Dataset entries
=== Section Start ===

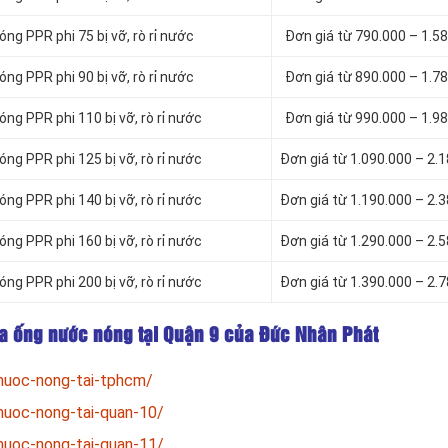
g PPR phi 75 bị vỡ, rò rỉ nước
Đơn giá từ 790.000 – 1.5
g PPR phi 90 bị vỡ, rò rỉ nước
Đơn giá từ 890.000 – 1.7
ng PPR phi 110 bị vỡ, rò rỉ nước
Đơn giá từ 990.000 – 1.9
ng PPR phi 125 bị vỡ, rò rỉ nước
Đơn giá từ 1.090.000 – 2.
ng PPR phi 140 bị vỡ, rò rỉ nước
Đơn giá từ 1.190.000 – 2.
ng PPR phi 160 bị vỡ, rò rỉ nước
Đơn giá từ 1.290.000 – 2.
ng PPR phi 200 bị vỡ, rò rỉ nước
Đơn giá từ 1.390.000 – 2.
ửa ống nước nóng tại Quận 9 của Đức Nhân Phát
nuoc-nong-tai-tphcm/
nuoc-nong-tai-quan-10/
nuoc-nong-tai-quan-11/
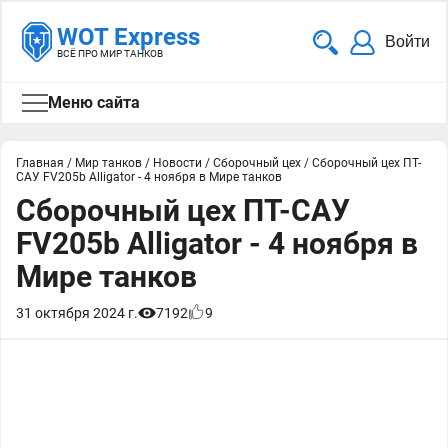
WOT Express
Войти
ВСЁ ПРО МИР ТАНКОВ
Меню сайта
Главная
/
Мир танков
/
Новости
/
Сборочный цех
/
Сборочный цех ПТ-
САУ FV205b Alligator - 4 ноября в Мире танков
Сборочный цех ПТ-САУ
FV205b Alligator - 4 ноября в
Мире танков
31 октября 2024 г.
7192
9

=== Section End ===
=== Section Start ===

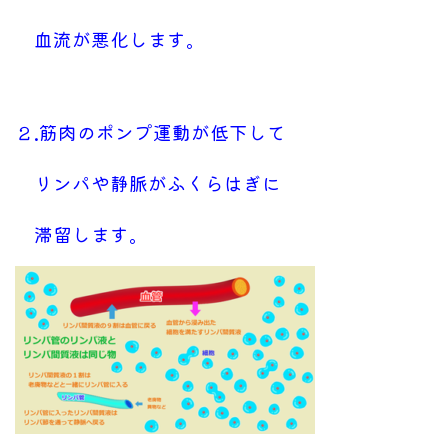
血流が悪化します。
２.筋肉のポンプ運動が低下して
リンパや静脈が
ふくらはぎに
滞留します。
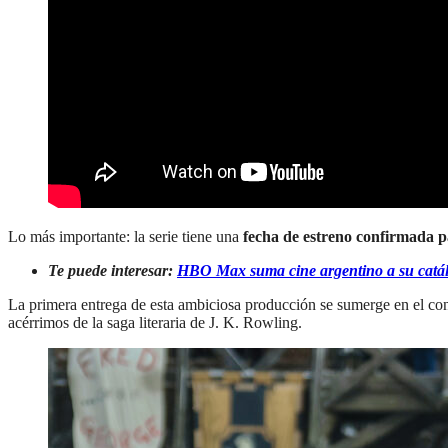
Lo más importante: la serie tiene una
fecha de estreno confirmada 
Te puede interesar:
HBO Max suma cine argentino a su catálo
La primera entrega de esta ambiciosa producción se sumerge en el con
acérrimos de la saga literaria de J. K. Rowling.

=== Section End ===

Task: Among the records above, extract exactly the lines from the line with "g PPR phi 75 bị vỡ, rò rỉ nước" to the line with "nuoc-nong-tai-tphcm/", both lines included, and leave out the rest.

Response to this exercise:
g PPR phi 75 bị vỡ, rò rỉ nước
Đơn giá từ 790.000 – 1.5
g PPR phi 90 bị vỡ, rò rỉ nước
Đơn giá từ 890.000 – 1.7
ng PPR phi 110 bị vỡ, rò rỉ nước
Đơn giá từ 990.000 – 1.9
ng PPR phi 125 bị vỡ, rò rỉ nước
Đơn giá từ 1.090.000 – 2.
ng PPR phi 140 bị vỡ, rò rỉ nước
Đơn giá từ 1.190.000 – 2.
ng PPR phi 160 bị vỡ, rò rỉ nước
Đơn giá từ 1.290.000 – 2.
ng PPR phi 200 bị vỡ, rò rỉ nước
Đơn giá từ 1.390.000 – 2.
ửa ống nước nóng tại Quận 9 của Đức Nhân Phát
nuoc-nong-tai-tphcm/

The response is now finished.